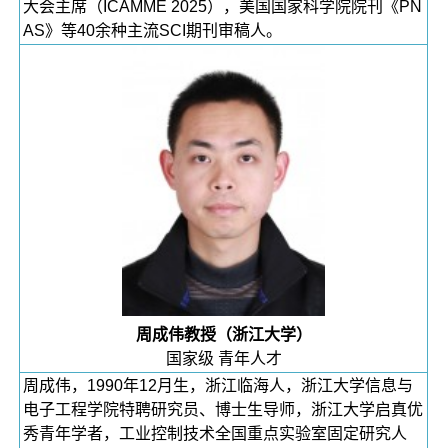
大会主席（ICAMME 2025），美国国家科学院院刊《PN
AS》等40余种主流SCI期刊审稿人。
周成伟教授（浙江大学）
国家级 青年人才
周成伟，1990年12月生，浙江临海人，浙江大学信息与
电子工程学院特聘研究员、博士生导师，浙江大学启真优
秀青年学者，工业控制技术全国重点实验室固定研究人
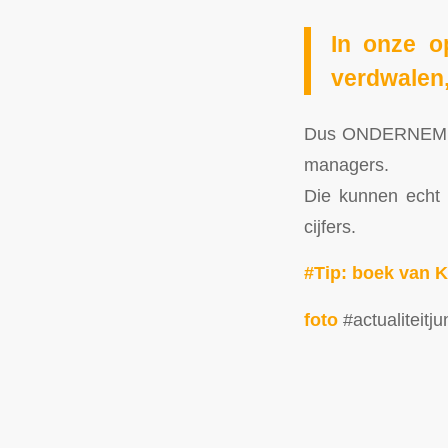
In onze o
verdwalen,
Dus ONDERNEMER
managers.
Die kunnen echt n
cijfers.
#Tip: boek van 
foto
#actualiteitj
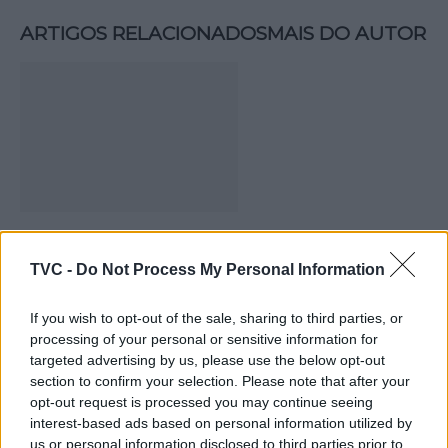
ARTIGOS RELACIONADOS
MAIS DO AUTOR
Deputados do PSD saúdam Banda
TVC -
Do Not Process My Personal Information
Sinfónica da ARMAB pelo 1º lugar no
certame internacional de Valência
If you wish to opt-out of the sale, sharing to third parties, or
processing of your personal or sensitive information for
targeted advertising by us, please use the below opt-out
section to confirm your selection. Please note that after your
opt-out request is processed you may continue seeing
interest-based ads based on personal information utilized by
us or personal information disclosed to third parties prior to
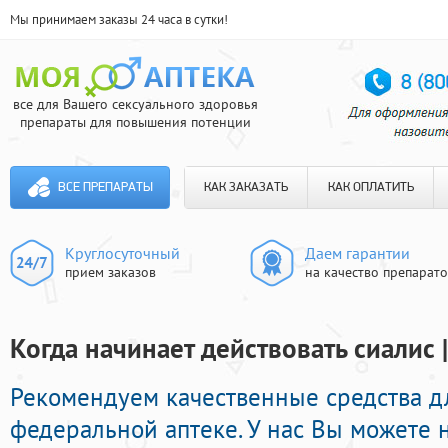
Мы принимаем заказы 24 часа в сутки!
все для Вашего сексуального здоровья
препараты для повышения потенции
ВСЕ ПРЕПАРАТЫ
КАК ЗАКАЗАТЬ
КАК ОПЛАТИТЬ
Круглосуточный
Даем гарантии
прием заказов
на качество препарат
Когда начинает действовать сиалис 
Рекомендуем качественные средства д
федеральной аптеке. У нас Вы можете н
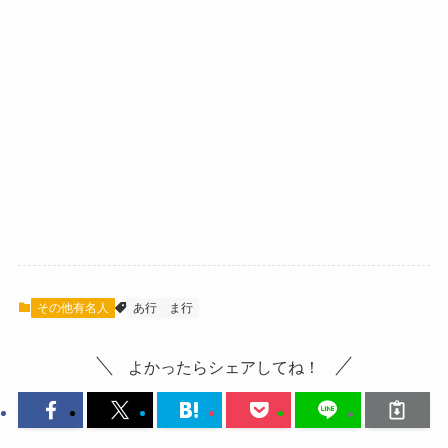
その他有名人
あ行
ま行
よかったらシェアしてね！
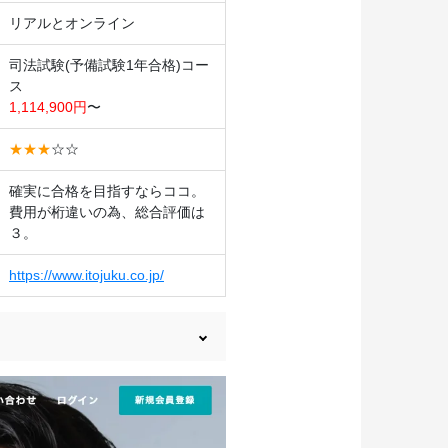
リアルとオンライン
司法試験(予備試験1年合格)コー
ス
1,114,900円
〜
★★★
☆☆
確実に合格を目指すならココ。
費用が桁違いの為、総合評価は
３。
https://www.itojuku.co.jp/
の口コミ収集等を考慮して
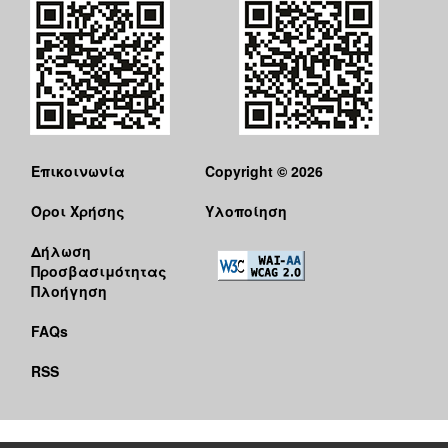
Επικοινωνία
Copyright © 2026
Όροι Χρήσης
Υλοποίηση
Δήλωση
Προσβασιμότητας
Πλοήγηση
FAQs
RSS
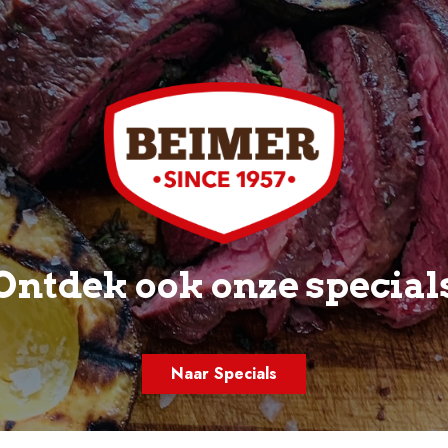
Ontdek ook onze special
Naar Specials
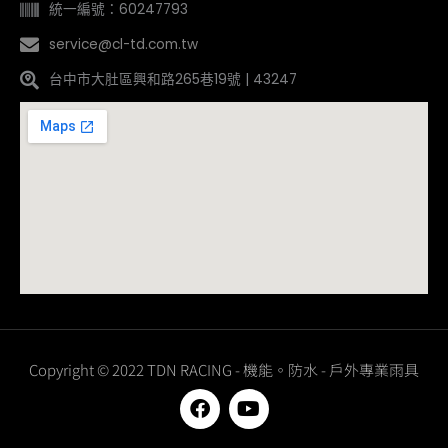
統一編號：60247793
service@cl-td.com.tw
台中市大肚區興和路265巷19號 | 43247
Copyright © 2022 TDN RACING - 機能。防水 - 戶外專業雨具
F
Y
a
o
c
u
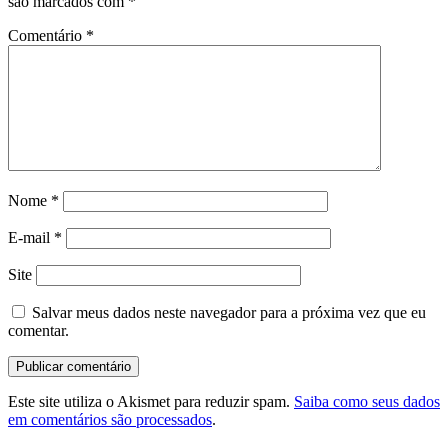
são marcados com
*
Comentário
*
Nome
*
E-mail
*
Site
Salvar meus dados neste navegador para a próxima vez que eu
comentar.
Este site utiliza o Akismet para reduzir spam.
Saiba como seus dados
em comentários são processados
.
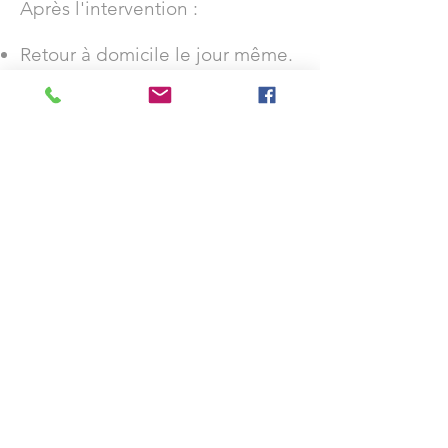
Après l'intervention :
Retour à domicile le jour même.
Mobilisation précoce du coude.
Reprise des activités légères en
quelques jours.
Reprise du travail variable selon
l'activité professionnelle.
L'amélioration des
fourmillements est souvent
rapide, tandis que la
récupération de la force peut
nécessiter plusieurs mois
lorsque la compression était
ancienne.
Résultats attendus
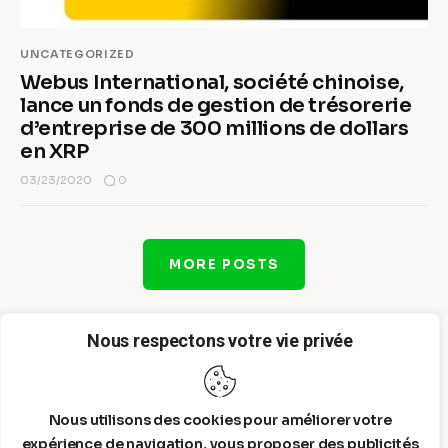
UNCATEGORIZED
Webus International, société chinoise,
lance un fonds de gestion de trésorerie
d’entreprise de 300 millions de dollars
en XRP
0
03/23/2020
MORE POSTS
Nous respectons votre vie privée
Nous utilisons des cookies pour améliorer votre
expérience de navigation, vous proposer des publicités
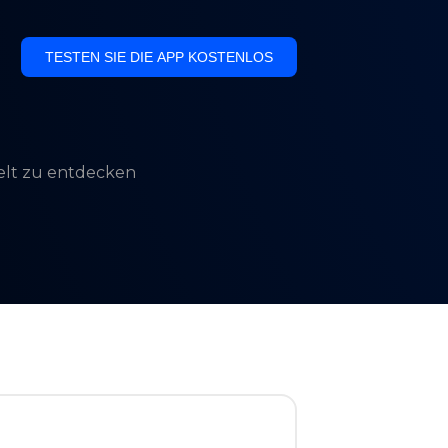
TESTEN SIE DIE APP KOSTENLOS
Welt zu entdecken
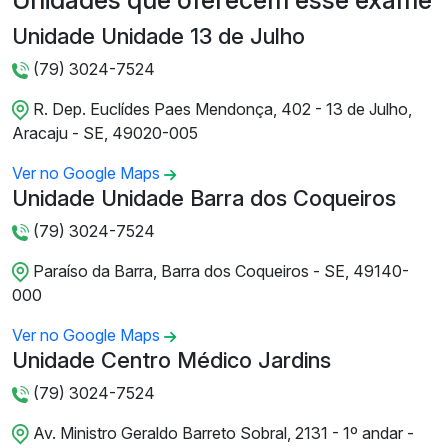
Unidades que oferecem esse exame
Unidade Unidade 13 de Julho
(79) 3024-7524
R. Dep. Euclídes Paes Mendonça, 402 - 13 de Julho,
Aracaju - SE, 49020-005
Ver no Google Maps
Unidade Unidade Barra dos Coqueiros
(79) 3024-7524
Paraíso da Barra, Barra dos Coqueiros - SE, 49140-
000
Ver no Google Maps
Unidade Centro Médico Jardins
(79) 3024-7524
Av. Ministro Geraldo Barreto Sobral, 2131 - 1º andar -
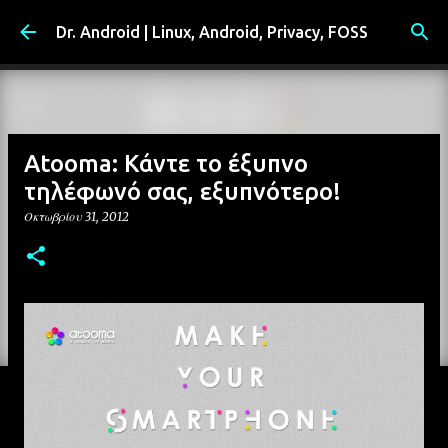
Μετάβαση στο κύριο περιεχόμενο
Dr. Android | Linux, Android, Privacy, FOSS
Atooma: Κάντε το έξυπνο
τηλέφωνό σας, εξυπνότερο!
Οκτωβρίου 31, 2012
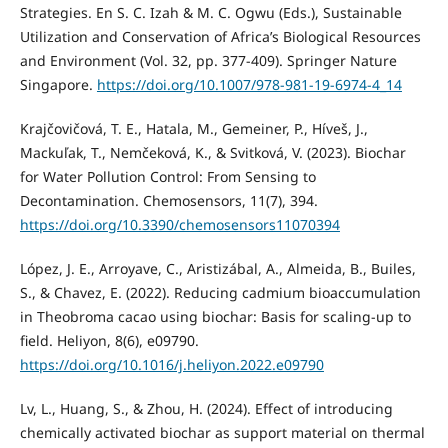
Strategies. En S. C. Izah & M. C. Ogwu (Eds.), Sustainable
Utilization and Conservation of Africa’s Biological Resources
and Environment (Vol. 32, pp. 377-409). Springer Nature
Singapore.
https://doi.org/10.1007/978-981-19-6974-4_14
Krajčovičová, T. E., Hatala, M., Gemeiner, P., Híveš, J.,
Mackuľak, T., Nemčeková, K., & Svitková, V. (2023). Biochar
for Water Pollution Control: From Sensing to
Decontamination. Chemosensors, 11(7), 394.
https://doi.org/10.3390/chemosensors11070394
López, J. E., Arroyave, C., Aristizábal, A., Almeida, B., Builes,
S., & Chavez, E. (2022). Reducing cadmium bioaccumulation
in Theobroma cacao using biochar: Basis for scaling-up to
field. Heliyon, 8(6), e09790.
https://doi.org/10.1016/j.heliyon.2022.e09790
Lv, L., Huang, S., & Zhou, H. (2024). Effect of introducing
chemically activated biochar as support material on thermal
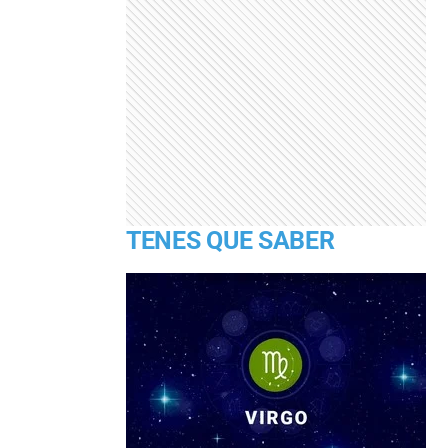
TENES QUE SABER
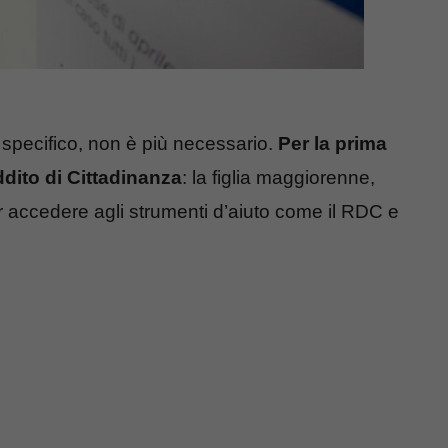
specifico, non è più necessario.
Per la prima
dito di Cittadinanza
: la figlia maggiorenne,
i per accedere agli strumenti d’aiuto come il RDC e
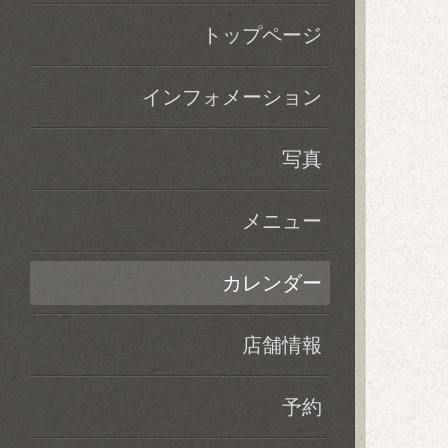
トップページ
インフォメーション
写真
メニュー
カレンダー
店舗情報
予約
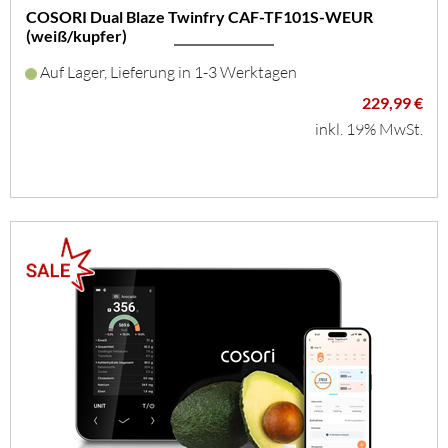
COSORI Dual Blaze Twinfry CAF-TF101S-WEUR
(weiß/kupfer)
Auf Lager, Lieferung in 1-3 Werktagen
229,99 €
inkl. 19% MwSt.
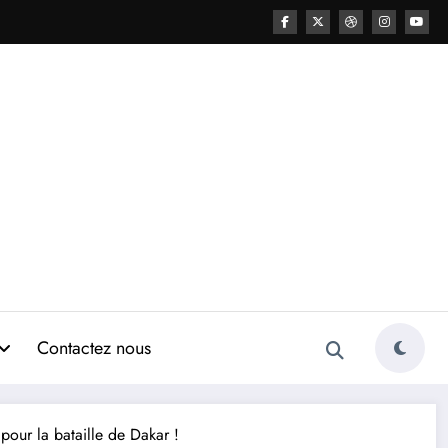
Contactez nous
pour la bataille de Dakar !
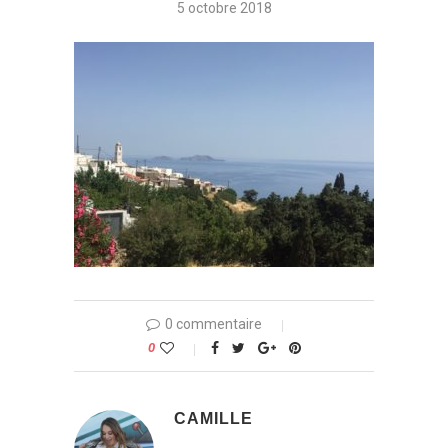
5 octobre 2018
0 commentaire
0
CAMILLE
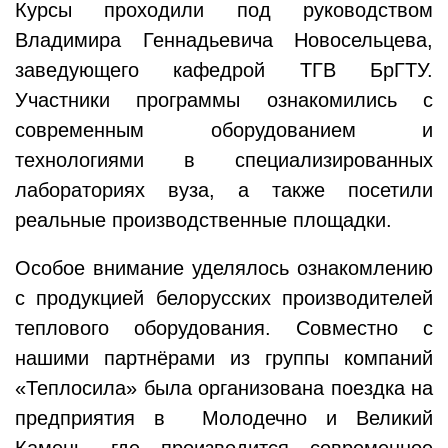
Курсы проходили под руководством
Владимира Геннадьевича Новосельцева,
заведующего кафедрой ТГВ БрГТУ.
Участники программы ознакомились с
современным оборудованием и
технологиями в специализированных
лабораториях вуза, а также посетили
реальные производственные площадки.
Особое внимание уделялось ознакомлению
с продукцией белорусских производителей
теплового оборудования. Совместно с
нашими партнёрами из группы компаний
«Теплосила» была организована поездка на
предприятия в Молодечно и Великий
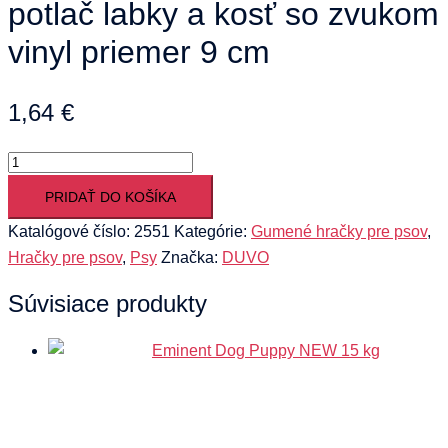
potlač labky a kosť so zvukom
vinyl priemer 9 cm
1,64
€
množstvo
Hračka
PRIDAŤ DO KOŠÍKA
DUVO+
Katalógové číslo:
2551
Kategórie:
Gumené hračky pre psov
,
Lopta
Hračky pre psov
,
Psy
Značka:
DUVO
large
potlač
Súvisiace produkty
labky
a
kosť
so
zvukom
vinyl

━━━━━━

- _What you are asked to do_: Nothing but the lines from the one that contains "PRIDAŤ DO KOŠÍKA" to the end of the listing should be given again, each exactly as it appears.

- _Task response_:
PRIDAŤ DO KOŠÍKA
DUVO+
Katalógové číslo:
2551
Kategórie:
Gumené hračky pre psov
,
Lopta
Hračky pre psov
,
Psy
Značka:
DUVO
large
potlač
Súvisiace produkty
labky
a
kosť
so
zvukom
vinyl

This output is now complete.